Vertrauen zurückgewinnen

Anlegerschutz: Die Verbraucherverbände haben zum 10-Punkte-Programm des Finanzministeriums Stellung genommen. Etliche Ergänzungen seien „dringend erforderlich“, meinen die Anlegerschützer

Bereits im Februar stellte die Bundesregierung Pläne vor, wie der „Finanzplatz Deutschland“ zu stärken sei. Vor vier Wochen konkretisierte man das Vorhaben unter anderem mit einem 10-Punkte-Programm. „Transparenz ist unerlässlich“, lautet das Credo – und damit stößt man nirgendwo auf grundsätzlichen Widerspruch.

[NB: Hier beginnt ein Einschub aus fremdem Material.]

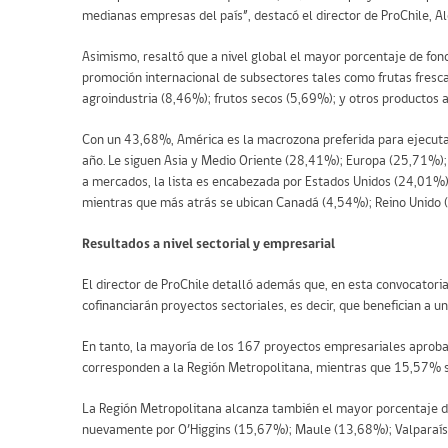
medianas empresas del país”, destacó el director de ProChile, Al
Asimismo, resaltó que a nivel global el mayor porcentaje de fond
promoción internacional de subsectores tales como frutas fres
agroindustria (8,46%); frutos secos (5,69%); y otros productos 
Con un 43,68%, América es la macrozona preferida para ejecuta
año. Le siguen Asia y Medio Oriente (28,41%); Europa (25,71%);
a mercados, la lista es encabezada por Estados Unidos (24,01%
mientras que más atrás se ubican Canadá (4,54%); Reino Unido (
Resultados a nivel sectorial y empresarial
El director de ProChile detalló además que, en esta convocatori
cofinanciarán proyectos sectoriales, es decir, que benefician a un
En tanto, la mayoría de los 167 proyectos empresariales aprobad
corresponden a la Región Metropolitana, mientras que 15,57% s
La Región Metropolitana alcanza también el mayor porcentaje d
nuevamente por O’Higgins (15,67%); Maule (13,68%); Valparaíso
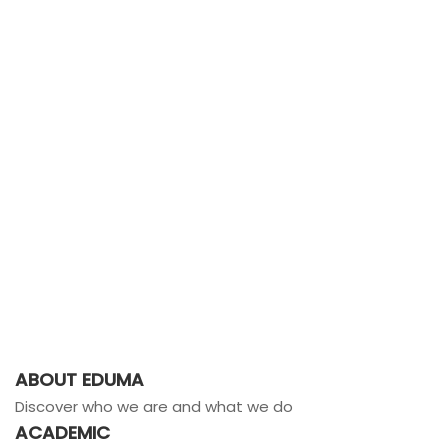
ABOUT EDUMA
Discover who we are and what we do
ACADEMIC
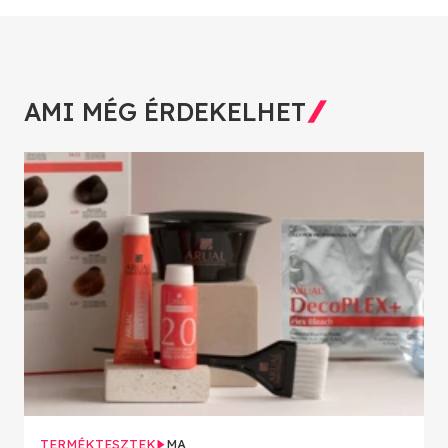
AMI MÉG ÉRDEKELHET
TERMÉKTESZTEK
MA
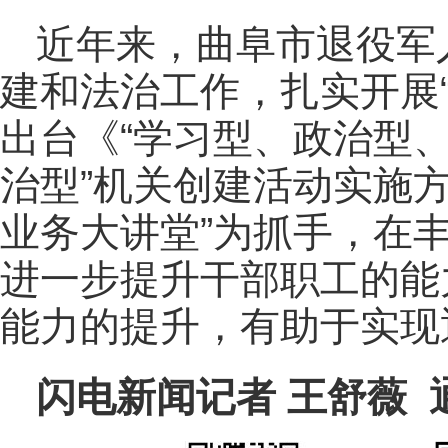
近年来，曲阜市退役军
建和法治工作，扎实开展
出台《“学习型、政治型
治型”机关创建活动实施方
业务大讲堂”为抓手，在
进一步提升干部职工的能
能力的提升，有助于实现
闪电新闻记者 王舒薇 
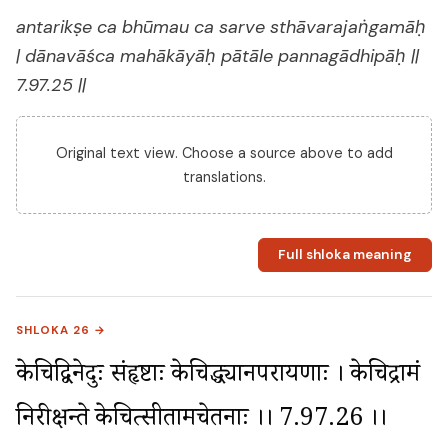
antarikṣe ca bhūmau ca sarve sthāvarajaṅgamāḥ
| dānavāśca mahākāyāḥ pātāle pannagādhipāḥ ||
7.97.25 ||
Original text view. Choose a source above to add
translations.
Full shloka meaning
SHLOKA 26 →
केचिद्विनेदुः संहृष्टाः केचिद्ध्यानपरायणाः । केचिद्रामं 
निरीक्षन्ते केचित्सीतामचेतनाः ।। 7.97.26 ।।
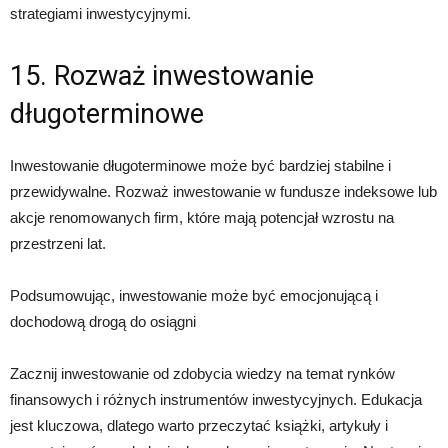
strategiami inwestycyjnymi.
15. Rozważ inwestowanie
długoterminowe
Inwestowanie długoterminowe może być bardziej stabilne i
przewidywalne. Rozważ inwestowanie w fundusze indeksowe lub
akcje renomowanych firm, które mają potencjał wzrostu na
przestrzeni lat.
Podsumowując, inwestowanie może być emocjonującą i
dochodową drogą do osiągni
Zacznij inwestowanie od zdobycia wiedzy na temat rynków
finansowych i różnych instrumentów inwestycyjnych. Edukacja
jest kluczowa, dlatego warto przeczytać książki, artykuły i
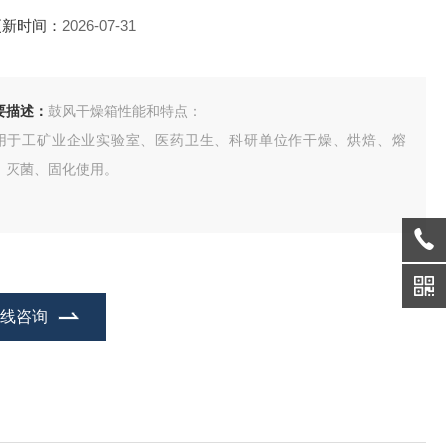
更新时间：
2026-07-31
要描述：
鼓风干燥箱性能和特点：
用于工矿业企业实验室、医药卫生、科研单位作干燥、烘焙、熔
、灭菌、固化使用。
在线咨询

Dieser Tage bezogen nun die Verbraucherschützer dazu Stellung. „Die Vertrauenskrise gerade am deutschen Aktienmarkt ist auch auf fehlerhafte, unterlassene oder intransparente Unternehmenskommunikation zurückzuführen“, meint Klaus Schneider, Vorstandsvorsitzender der Schutzgemeinschaft der Kleinaktionäre (SdK), in einem gemeinsamen Positionspapier mit dem Bundesverband der Verbraucherzentralen (vzbv). In der Vergangenheit sei versäumt worden, heißt es darin, für einen „ausreichenden Schutz der Anleger zu sorgen“ – was zahlreiche Skandale zur Folge gehabt habe. Ohne eine Verbesserung der rechtlichen Rahmenbedingungen würden „viele Investoren dauerhaft der Börse fernbleiben“, so die Prophezeiung. Denn nichts sei schlimmer, „als betrogen zu werden und dabei zu erkennen, dass man gegenüber den Betrügern rechtlos gestellt“ sei. Auch beim Deutschen Aktieninstitut (DAI) begrüßt man die Vorschläge weitestgehend als Beitrag zu „einer wachsenden Integrität des Kapitalmarktes“.

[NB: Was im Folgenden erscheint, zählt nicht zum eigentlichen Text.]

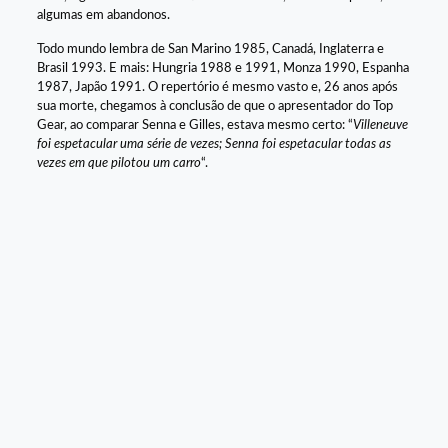
algumas em abandonos.
Todo mundo lembra de San Marino 1985, Canadá, Inglaterra e
Brasil 1993. E mais: Hungria 1988 e 1991, Monza 1990, Espanha
1987, Japão 1991. O repertório é mesmo vasto e, 26 anos após
sua morte, chegamos à conclusão de que o apresentador do Top
Gear, ao comparar Senna e Gilles, estava mesmo certo: “
Villeneuve
foi espetacular uma série de vezes; Senna foi espetacular todas as
vezes em que pilotou um carro
“.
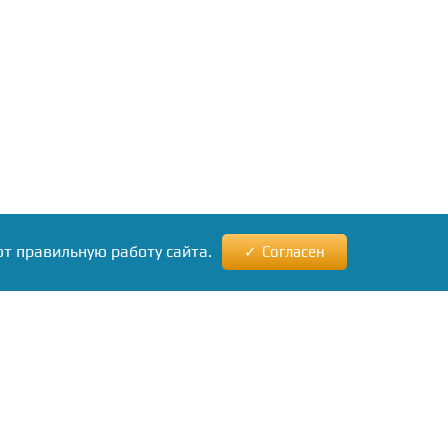
ют правильную работу сайта.
Согласен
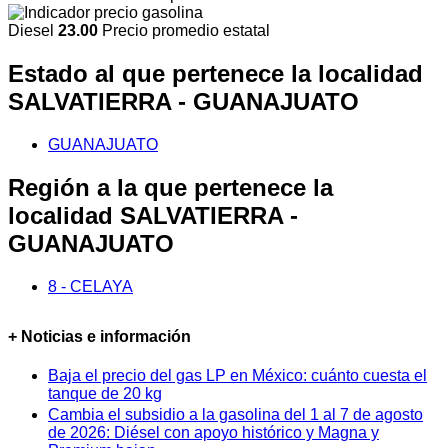
Diesel
23.00
Precio promedio estatal
Estado al que pertenece la localidad
SALVATIERRA - GUANAJUATO
GUANAJUATO
Región a la que pertenece la
localidad SALVATIERRA -
GUANAJUATO
8 - CELAYA
+ Noticias e información
Baja el precio del gas LP en México: cuánto cuesta el
tanque de 20 kg
Cambia el subsidio a la gasolina del 1 al 7 de agosto
de 2026: Diésel con apoyo histórico y Magna y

Ein Punkt aus dem Maßnahmenkatalog ist die persönliche Haftung von Vorstands- und Aufsichtsratsmitgliedern gegenüber der Kapitalgesellschaft. Damit einher geht eine stärkere Position der Aktionäre, wenn sie eine Haftungsklage der Gesellschaft gegen ihre Organe durchsetzen wollen. Die Verbraucherverbände unterstützen dies „uneingeschränkt“, halten aber „zahlreiche Ergänzungen für dringend erforderlich“. Sie fordern etwa, die Haftungsgrenzen so hoch zu setzen, „dass die Handelnden zu Sorgfalt motiviert“ würden. Seien sie über eine Berufshaftpflicht abgesichert, müsse „ein substanzieller Selbstbehalt“ – etwa in Höhe des Jahreseinkommens – „als Anreiz für korrektes Verhalten gesetzlich festgeschrieben werden“.

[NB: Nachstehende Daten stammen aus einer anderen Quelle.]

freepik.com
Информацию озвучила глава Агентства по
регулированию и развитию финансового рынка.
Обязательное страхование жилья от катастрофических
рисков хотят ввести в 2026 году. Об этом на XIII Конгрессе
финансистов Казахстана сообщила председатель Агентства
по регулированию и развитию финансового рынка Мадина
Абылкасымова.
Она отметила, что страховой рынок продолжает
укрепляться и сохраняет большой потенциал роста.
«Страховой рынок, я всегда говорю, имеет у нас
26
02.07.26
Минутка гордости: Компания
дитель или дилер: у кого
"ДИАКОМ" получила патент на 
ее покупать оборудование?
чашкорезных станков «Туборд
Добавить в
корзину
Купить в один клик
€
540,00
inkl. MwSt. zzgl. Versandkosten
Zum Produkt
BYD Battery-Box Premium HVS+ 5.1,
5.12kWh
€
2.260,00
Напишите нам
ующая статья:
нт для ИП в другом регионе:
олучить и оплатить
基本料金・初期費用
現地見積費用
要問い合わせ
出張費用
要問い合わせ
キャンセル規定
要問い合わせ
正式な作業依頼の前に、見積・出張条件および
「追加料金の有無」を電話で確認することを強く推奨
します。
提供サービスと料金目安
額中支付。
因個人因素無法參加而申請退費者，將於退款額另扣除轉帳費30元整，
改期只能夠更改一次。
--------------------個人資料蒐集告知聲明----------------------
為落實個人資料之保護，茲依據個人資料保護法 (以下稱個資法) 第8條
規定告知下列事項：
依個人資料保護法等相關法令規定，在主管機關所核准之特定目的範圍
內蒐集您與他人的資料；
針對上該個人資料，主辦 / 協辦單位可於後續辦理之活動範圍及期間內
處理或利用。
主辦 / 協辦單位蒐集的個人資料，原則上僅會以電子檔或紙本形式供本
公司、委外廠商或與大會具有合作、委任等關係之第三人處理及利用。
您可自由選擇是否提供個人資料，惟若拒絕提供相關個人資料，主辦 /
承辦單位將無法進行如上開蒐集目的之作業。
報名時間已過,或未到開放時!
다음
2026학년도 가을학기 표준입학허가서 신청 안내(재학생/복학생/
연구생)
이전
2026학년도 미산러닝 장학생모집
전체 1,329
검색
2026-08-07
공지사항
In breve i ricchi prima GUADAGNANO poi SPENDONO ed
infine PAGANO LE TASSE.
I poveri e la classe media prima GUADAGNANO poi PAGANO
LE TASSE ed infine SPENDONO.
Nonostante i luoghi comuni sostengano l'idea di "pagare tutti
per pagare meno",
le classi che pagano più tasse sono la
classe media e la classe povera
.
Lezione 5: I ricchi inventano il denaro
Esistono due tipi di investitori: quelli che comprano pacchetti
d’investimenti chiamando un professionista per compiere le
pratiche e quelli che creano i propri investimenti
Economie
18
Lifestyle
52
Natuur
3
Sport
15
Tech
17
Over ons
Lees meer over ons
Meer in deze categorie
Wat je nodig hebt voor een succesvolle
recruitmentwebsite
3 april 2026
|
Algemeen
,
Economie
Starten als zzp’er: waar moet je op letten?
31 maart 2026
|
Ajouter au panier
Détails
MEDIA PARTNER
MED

Ein weiterer Kernpunkt: die persönliche Haftung der Vorstände und Aufsichtsräte gegenüber Anlegern für vorsätzliche oder grob fahrlässige Falschinformation des Kapitalmarkts. Es müsse damit „Schluss sein“, so Klaus Schneider in der Stellungnahme der SdK, dass „nur positive Zahlen kommuniziert, negative Fakten jedoch unter dem Tisch gehalten werden“. Laut Maßnahmenkatalog werde geprüft, inwieweit Schadenersatzansprüche „nicht nur bei falschen oder unterlassenen Ad-hoc-Meldungen, sondern auch bei anderen Falschinformationen eingeräumt werden sollten“ – etwa hinsichtlich der Angaben in Abschlüssen, Lage- und Zwischenberichten, aber auch bei irreführenden Aussagen etwa in Reden oder Interviews. „Es muss klargestellt sein“, so die Anlegerschützer, „dass jeder, der den Kapitalmarkt vorsätzlich mit falschen Informationen versorgt, nicht nur strafrechtlich zur Verantwortung gezogen werden muss, sondern auch zum Schadenersatz verpflichtet ist.“ Dies erhöhe „die Abschreckungswirkung erheblich“.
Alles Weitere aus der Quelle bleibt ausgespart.